Essential oils are chemical compounds with aromatic properties found in seeds, roots, stems, bark, flowers and other plant parts. For centuries, there are many stories of healing properties of these precious oils. There were also many ways to expand essential oils from different plants. For example, rose oil was extracted by massaging the leaves with animal fat. Many essential oils, such as lemon and orange, are cold pressed. The majority of vegetable oils are vapor distilled at a certain temperature and pressure. The most therapeutic oils with optimum benefits are taken after the first distillation. I do not recommend buying oils from any other distillation. Some companies do an additional distillation to improve fragrance oil, but chemical plant compounds have changed. YIKES! Many companies also produce independent test reports on oils and even safety reports. Understand that there is no regulation in the purity or strength of essential oils, so these resources are incredibly valuable.

How can you use essential oils when you find a good company?

Essential oils can be used aromatic (with diffuser or simply odor oil) and topically (on the skin).

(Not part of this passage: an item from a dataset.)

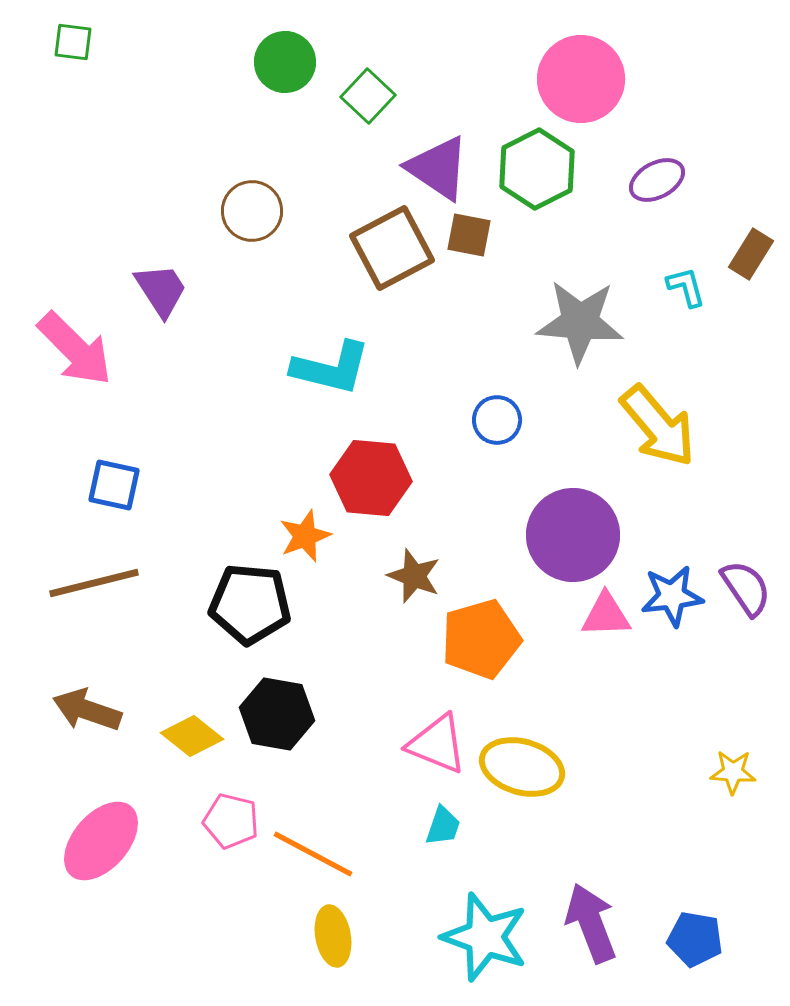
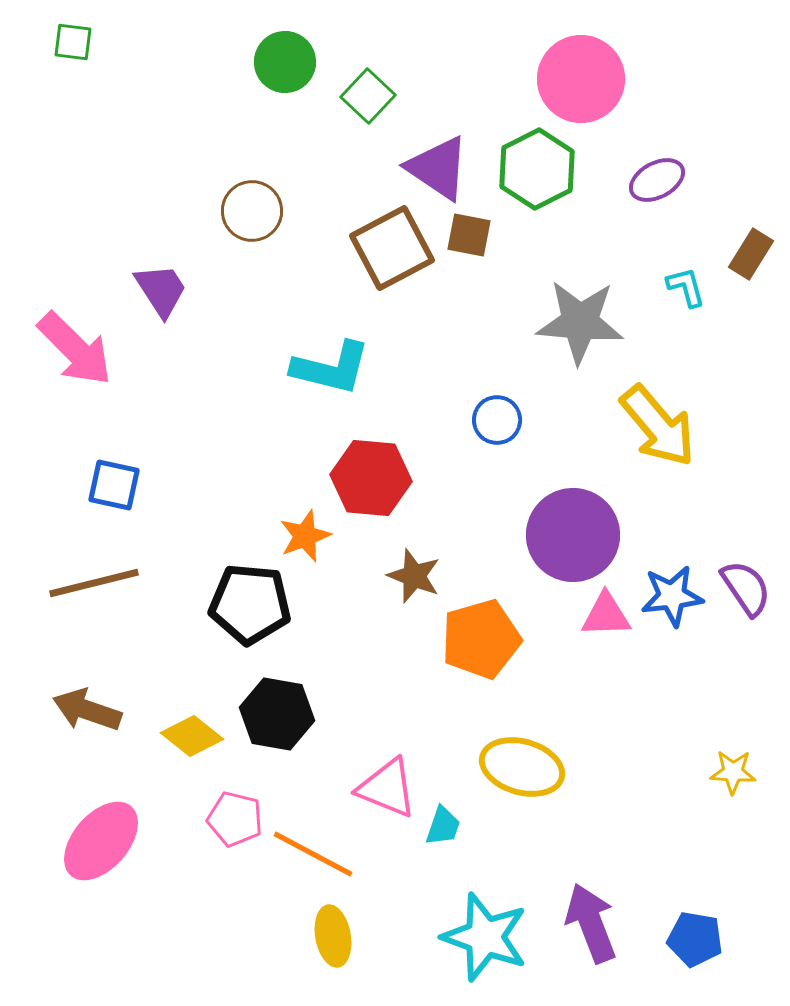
pink triangle at (437, 744): moved 50 px left, 44 px down
pink pentagon at (231, 821): moved 4 px right, 2 px up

The aromatic application is very safe. Always make sure that the diffuser you buy is compatible with the oils you buy. Cleaning the diffuser every type of oil you use can also be fine, but many companies have improved diffusers used and cleaning is not necessary every time you change oil. The aromatic use is an excellent way to refresh corridors, bathrooms and other areas. I love the diffusion of oils when the company is over or in my room to help relax.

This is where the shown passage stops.